• _Task to carry out_
Reproduce every entry below precisely; do not include the pictures.

• _Data records_
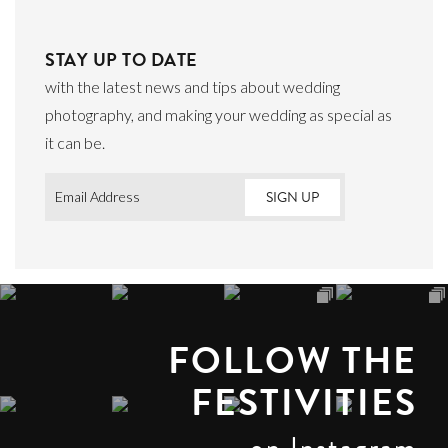
STAY UP TO DATE
with the latest news and tips about wedding
photography, and making your wedding as special as
it can be.
Email
*
FOLLOW THE
FESTIVITIES
on Instagram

• _Result for this task_
STAY UP TO DATE
with the latest news and tips about wedding
photography, and making your wedding as special as
it can be.
Email
*
FOLLOW THE
FESTIVITIES
on Instagram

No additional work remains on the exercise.